Saved data entries:
————————

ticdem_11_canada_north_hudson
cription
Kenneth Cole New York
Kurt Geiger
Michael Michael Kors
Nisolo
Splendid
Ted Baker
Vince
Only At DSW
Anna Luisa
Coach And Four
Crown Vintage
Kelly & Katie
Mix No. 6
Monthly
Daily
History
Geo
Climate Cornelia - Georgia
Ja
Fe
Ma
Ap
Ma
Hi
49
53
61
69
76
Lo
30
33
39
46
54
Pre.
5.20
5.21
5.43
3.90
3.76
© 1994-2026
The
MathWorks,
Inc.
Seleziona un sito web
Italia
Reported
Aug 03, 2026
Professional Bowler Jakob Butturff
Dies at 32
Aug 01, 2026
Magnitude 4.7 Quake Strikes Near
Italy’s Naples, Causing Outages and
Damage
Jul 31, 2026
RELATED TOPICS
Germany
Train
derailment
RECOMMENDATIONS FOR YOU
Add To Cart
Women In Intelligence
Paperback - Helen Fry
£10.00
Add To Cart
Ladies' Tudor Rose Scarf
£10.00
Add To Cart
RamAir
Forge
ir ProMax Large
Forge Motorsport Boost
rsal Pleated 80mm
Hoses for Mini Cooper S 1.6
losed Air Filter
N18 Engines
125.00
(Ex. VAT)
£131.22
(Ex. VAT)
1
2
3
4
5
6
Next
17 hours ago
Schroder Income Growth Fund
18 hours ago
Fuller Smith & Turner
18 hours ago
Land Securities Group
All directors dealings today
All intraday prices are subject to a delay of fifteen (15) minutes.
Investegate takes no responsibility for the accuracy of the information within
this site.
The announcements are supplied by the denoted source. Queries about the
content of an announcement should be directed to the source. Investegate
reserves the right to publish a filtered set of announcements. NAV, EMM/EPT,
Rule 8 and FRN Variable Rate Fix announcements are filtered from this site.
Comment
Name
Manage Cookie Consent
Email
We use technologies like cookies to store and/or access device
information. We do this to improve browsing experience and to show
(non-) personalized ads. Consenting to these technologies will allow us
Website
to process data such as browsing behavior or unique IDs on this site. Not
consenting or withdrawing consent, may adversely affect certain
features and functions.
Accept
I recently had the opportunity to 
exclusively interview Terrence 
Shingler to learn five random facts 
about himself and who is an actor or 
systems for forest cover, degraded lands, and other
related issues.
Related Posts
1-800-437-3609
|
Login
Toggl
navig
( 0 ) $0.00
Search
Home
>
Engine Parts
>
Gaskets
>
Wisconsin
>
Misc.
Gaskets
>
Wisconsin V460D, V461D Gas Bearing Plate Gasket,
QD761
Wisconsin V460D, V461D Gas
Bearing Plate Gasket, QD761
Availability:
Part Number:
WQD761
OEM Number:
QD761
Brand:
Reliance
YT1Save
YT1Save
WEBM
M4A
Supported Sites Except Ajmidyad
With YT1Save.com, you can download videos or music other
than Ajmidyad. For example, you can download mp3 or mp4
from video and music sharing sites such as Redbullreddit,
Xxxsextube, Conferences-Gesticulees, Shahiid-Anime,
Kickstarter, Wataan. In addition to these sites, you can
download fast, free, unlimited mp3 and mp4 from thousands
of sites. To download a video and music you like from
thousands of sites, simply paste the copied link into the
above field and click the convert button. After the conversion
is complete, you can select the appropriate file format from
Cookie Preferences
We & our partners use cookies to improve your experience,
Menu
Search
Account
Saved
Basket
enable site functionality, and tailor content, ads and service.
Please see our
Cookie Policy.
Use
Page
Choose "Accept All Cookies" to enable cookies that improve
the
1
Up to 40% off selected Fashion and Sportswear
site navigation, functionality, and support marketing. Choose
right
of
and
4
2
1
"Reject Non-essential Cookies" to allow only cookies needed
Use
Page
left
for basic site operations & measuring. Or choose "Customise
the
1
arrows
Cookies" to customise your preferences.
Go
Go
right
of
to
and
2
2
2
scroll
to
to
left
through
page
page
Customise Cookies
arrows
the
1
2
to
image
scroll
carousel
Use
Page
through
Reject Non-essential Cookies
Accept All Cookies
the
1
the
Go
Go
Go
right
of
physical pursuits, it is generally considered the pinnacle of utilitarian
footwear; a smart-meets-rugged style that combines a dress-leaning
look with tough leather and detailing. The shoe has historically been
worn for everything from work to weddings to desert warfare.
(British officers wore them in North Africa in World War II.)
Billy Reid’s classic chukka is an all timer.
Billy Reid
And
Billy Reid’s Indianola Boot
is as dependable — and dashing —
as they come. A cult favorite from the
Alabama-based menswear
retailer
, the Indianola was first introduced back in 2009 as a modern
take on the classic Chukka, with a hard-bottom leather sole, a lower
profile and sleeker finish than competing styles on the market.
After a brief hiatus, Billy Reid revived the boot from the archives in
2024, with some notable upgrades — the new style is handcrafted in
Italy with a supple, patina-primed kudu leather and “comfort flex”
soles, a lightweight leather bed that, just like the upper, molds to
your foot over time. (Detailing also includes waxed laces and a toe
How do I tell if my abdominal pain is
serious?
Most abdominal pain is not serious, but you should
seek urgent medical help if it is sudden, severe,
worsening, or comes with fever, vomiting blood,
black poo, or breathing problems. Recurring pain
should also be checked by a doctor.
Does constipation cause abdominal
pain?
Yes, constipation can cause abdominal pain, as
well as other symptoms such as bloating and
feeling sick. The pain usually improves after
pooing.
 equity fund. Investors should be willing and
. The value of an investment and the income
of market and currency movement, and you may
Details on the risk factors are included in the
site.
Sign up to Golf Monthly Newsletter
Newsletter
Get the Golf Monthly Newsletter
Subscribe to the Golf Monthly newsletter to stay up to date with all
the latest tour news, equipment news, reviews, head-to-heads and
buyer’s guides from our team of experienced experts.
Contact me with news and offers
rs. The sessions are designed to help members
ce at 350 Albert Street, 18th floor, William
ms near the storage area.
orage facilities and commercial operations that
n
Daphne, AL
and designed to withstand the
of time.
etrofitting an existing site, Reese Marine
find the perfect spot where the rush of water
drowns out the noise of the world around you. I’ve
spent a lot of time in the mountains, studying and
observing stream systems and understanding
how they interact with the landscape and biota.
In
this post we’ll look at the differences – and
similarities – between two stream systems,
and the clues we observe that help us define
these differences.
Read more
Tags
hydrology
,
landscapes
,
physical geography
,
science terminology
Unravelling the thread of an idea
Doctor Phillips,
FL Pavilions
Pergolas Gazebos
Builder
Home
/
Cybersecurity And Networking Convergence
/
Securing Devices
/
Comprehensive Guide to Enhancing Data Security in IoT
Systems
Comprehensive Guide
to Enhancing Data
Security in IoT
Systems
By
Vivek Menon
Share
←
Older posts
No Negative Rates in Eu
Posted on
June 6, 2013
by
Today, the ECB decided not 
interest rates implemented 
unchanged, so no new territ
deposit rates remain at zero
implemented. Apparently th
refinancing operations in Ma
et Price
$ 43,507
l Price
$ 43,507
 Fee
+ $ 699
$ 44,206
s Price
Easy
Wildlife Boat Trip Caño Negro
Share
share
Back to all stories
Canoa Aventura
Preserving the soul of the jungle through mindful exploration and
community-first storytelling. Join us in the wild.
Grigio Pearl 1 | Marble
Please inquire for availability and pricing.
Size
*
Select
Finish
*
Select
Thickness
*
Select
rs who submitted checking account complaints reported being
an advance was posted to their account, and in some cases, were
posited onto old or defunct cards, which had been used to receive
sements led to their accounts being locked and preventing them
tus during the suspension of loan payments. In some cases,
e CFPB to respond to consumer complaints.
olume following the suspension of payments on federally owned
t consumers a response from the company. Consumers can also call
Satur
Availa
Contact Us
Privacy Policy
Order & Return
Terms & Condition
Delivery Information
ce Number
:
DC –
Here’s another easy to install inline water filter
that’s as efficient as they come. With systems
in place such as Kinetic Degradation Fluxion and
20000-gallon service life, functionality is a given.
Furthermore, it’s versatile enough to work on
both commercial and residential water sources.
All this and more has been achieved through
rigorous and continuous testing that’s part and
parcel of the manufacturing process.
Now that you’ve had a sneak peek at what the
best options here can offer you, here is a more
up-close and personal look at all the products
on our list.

————————

• **TASK TO CARRY OUT**
Report the count of lines in the entries that contain the string "they", and nothing besides it.

• **EXERCISE OUTPUT**
3